Waterproof/breathable rain jackets are coated with a polymer called DWR (Durable Water Repellency) that makes rain bead up and roll off the exterior surface of the jacket. Many, but not all, DWR coatings are based on fluoropolymers that have a fluorine atom at one end that is highly hydrophobic. Water is repelled by the fluorine atoms resulting in beading which makes the water roll off without wetting the jacket’s outer fabric.
Over time, that DWR coating wears off in areas of high wear and abrasion. If you’re a hiker or backpacker, this includes all of the places where a backpack rubs against a waterproof/breathable jacket: under the shoulder straps, along the back, under the hip belt, and inside the arms if you use trekking poles.
Other high wear areas include the ends of your sleeves, the inside of the neck, and alongside zippers. The DWR coating can also be degraded if it rubs up against other items in your backpack, especially if you frequently stuff your rain jacket loose into your pack.
It follows that you can extend the life of the DWR coating by reducing the time that your rain jacket is in contact with your backpack by wearing other garments, such as a wind shirt, or an insulated hoodie, instead of a rain jacket to protect yourself from the wind or to stay warm. Storing your rain jacket in its pocket if it’s stuffable that way or in a separate stuff sack will also reduce the abrasion that results from stuffing it into your backpack loose.

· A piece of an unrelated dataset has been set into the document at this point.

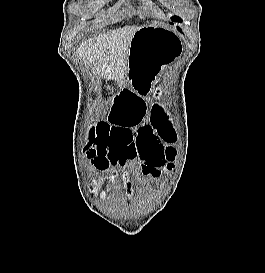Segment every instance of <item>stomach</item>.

Reactivate the DWR with Heat
While you can restore the DWR coating on a waterproof/breathable rain jacket with an aftermarket product like Nikwax or Grangers, it will never be as good as the factory DWR coating when the jacket is new. During the manufacturing process, high heat is used to adhere the DWR coating to the jacket’s external fabric and to optimally align the fluorine atoms in the DWR coating to repel water.
You can reproduce this effect in a clothes dryer when you notice that rain is soaking the exterior fabric of your jacket, called wet-out, instead of beading up and bouncing off. The density of the DWR coating won’t be as high as when the jacket was new, but at a minimum, all you have to do is to throw the jacket into a drier to improve the effectiveness of the DWR coating. You can get an even better result if you wash the jacket beforehand with a special performance soap like Nikwax Tech Wash that doesn’t leave any residue like conventional detergent.
Reapply DWR Coating
If washing and drying your rain jacket doesn’t improve the effectiveness of the DWR coating, you can reapply the DWR coating with an aftermarket product like Nikwax TX.Direct Spray-on or Revivex Air Dry Water Repellent Spray. Some aftermarket DWR coatings, like these two, do not require heat to be activated, but others do. Read and follow the directions. You will usually want to wash the jacket first using a performance soap like the Nikwax Tech Wash described above first, before reapplying the DWR coating because dirt, grimes, sweat, etc. can interfere with its uptakes.
Spray-on DWR products are preferable to liquids that you pour into a washing machine because you can control where the coating is applied. For example, you don’t want to spray DWR on the inside of a rain jacket because it will repel and trap water vapor in the jacket so it can’t get out.
How often should you reapply the DWR Coating to a waterproof/breathable rain jacket? Arcteryx is one of the few manufacturers that provides clear directions on this front. They recommend reapplying the DWR coating after 10-12 heavy uses of a rain jacket. By heavy, they mean when used for active sports like hiking or backpacking and not for more casual use around town. If you’re a frequent hiker, that may well require several applications per year or more.